EXERCISE >> Write the records out once more, exactly as they appear below.

Saved entries:
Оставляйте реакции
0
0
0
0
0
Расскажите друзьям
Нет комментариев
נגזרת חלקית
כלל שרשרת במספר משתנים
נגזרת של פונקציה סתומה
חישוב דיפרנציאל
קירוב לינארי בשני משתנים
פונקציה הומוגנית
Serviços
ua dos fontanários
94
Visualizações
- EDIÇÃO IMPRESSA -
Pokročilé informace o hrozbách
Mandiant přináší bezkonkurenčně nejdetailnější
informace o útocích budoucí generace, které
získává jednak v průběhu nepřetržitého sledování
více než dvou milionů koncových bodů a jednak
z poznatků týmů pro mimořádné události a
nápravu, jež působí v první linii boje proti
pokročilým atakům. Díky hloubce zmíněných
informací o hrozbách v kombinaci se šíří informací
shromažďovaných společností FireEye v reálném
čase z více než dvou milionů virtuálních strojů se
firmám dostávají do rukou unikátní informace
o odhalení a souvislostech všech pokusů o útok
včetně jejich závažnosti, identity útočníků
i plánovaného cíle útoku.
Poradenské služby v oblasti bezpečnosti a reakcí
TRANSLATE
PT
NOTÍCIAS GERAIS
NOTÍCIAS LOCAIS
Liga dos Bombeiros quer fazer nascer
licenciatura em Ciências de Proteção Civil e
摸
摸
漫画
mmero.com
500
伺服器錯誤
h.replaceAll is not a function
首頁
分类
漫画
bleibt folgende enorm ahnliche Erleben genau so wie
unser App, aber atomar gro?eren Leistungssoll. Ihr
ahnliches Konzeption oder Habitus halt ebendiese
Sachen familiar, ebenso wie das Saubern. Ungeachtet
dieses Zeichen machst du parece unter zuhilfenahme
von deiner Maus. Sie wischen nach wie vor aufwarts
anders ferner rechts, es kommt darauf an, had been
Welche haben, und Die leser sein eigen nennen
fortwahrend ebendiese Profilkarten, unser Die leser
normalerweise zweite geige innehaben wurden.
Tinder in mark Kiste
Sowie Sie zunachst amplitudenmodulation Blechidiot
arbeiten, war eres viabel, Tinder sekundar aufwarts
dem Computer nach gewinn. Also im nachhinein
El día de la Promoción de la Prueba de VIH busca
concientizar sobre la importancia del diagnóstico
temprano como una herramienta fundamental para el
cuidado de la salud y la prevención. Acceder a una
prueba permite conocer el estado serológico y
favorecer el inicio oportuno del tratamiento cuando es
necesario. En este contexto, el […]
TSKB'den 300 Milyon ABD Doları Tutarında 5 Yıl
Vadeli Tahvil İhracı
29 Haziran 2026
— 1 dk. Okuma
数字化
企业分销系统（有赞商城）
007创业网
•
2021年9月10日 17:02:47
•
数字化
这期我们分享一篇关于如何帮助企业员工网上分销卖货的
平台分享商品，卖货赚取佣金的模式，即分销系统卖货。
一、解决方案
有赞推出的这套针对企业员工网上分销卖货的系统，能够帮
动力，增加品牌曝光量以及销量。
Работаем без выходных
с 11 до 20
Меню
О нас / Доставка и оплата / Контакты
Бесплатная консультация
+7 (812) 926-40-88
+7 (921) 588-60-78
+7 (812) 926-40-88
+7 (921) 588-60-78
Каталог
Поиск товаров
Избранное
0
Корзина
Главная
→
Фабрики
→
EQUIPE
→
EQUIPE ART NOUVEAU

REPLY TO THE TASK >>
Оставляйте реакции
0
0
0
0
0
Расскажите друзьям
Нет комментариев
נגזרת חלקית
כלל שרשרת במספר משתנים
נגזרת של פונקציה סתומה
חישוב דיפרנציאל
קירוב לינארי בשני משתנים
פונקציה הומוגנית
Serviços
ua dos fontanários
94
Visualizações
- EDIÇÃO IMPRESSA -
Pokročilé informace o hrozbách
Mandiant přináší bezkonkurenčně nejdetailnější
informace o útocích budoucí generace, které
získává jednak v průběhu nepřetržitého sledování
více než dvou milionů koncových bodů a jednak
z poznatků týmů pro mimořádné události a
nápravu, jež působí v první linii boje proti
pokročilým atakům. Díky hloubce zmíněných
informací o hrozbách v kombinaci se šíří informací
shromažďovaných společností FireEye v reálném
čase z více než dvou milionů virtuálních strojů se
firmám dostávají do rukou unikátní informace
o odhalení a souvislostech všech pokusů o útok
včetně jejich závažnosti, identity útočníků
i plánovaného cíle útoku.
Poradenské služby v oblasti bezpečnosti a reakcí
TRANSLATE
PT
NOTÍCIAS GERAIS
NOTÍCIAS LOCAIS
Liga dos Bombeiros quer fazer nascer
licenciatura em Ciências de Proteção Civil e
摸
摸
漫画
mmero.com
500
伺服器錯誤
h.replaceAll is not a function
首頁
分类
漫画
bleibt folgende enorm ahnliche Erleben genau so wie
unser App, aber atomar gro?eren Leistungssoll. Ihr
ahnliches Konzeption oder Habitus halt ebendiese
Sachen familiar, ebenso wie das Saubern. Ungeachtet
dieses Zeichen machst du parece unter zuhilfenahme
von deiner Maus. Sie wischen nach wie vor aufwarts
anders ferner rechts, es kommt darauf an, had been
Welche haben, und Die leser sein eigen nennen
fortwahrend ebendiese Profilkarten, unser Die leser
normalerweise zweite geige innehaben wurden.
Tinder in mark Kiste
Sowie Sie zunachst amplitudenmodulation Blechidiot
arbeiten, war eres viabel, Tinder sekundar aufwarts
dem Computer nach gewinn. Also im nachhinein
El día de la Promoción de la Prueba de VIH busca
concientizar sobre la importancia del diagnóstico
temprano como una herramienta fundamental para el
cuidado de la salud y la prevención. Acceder a una
prueba permite conocer el estado serológico y
favorecer el inicio oportuno del tratamiento cuando es
necesario. En este contexto, el […]
TSKB'den 300 Milyon ABD Doları Tutarında 5 Yıl
Vadeli Tahvil İhracı
29 Haziran 2026
— 1 dk. Okuma
数字化
企业分销系统（有赞商城）
007创业网
•
2021年9月10日 17:02:47
•
数字化
这期我们分享一篇关于如何帮助企业员工网上分销卖货的
平台分享商品，卖货赚取佣金的模式，即分销系统卖货。
一、解决方案
有赞推出的这套针对企业员工网上分销卖货的系统，能够帮
动力，增加品牌曝光量以及销量。
Работаем без выходных
с 11 до 20
Меню
О нас / Доставка и оплата / Контакты
Бесплатная консультация
+7 (812) 926-40-88
+7 (921) 588-60-78
+7 (812) 926-40-88
+7 (921) 588-60-78
Каталог
Поиск товаров
Избранное
0
Корзина
Главная
→
Фабрики
→
EQUIPE
→
EQUIPE ART NOUVEAU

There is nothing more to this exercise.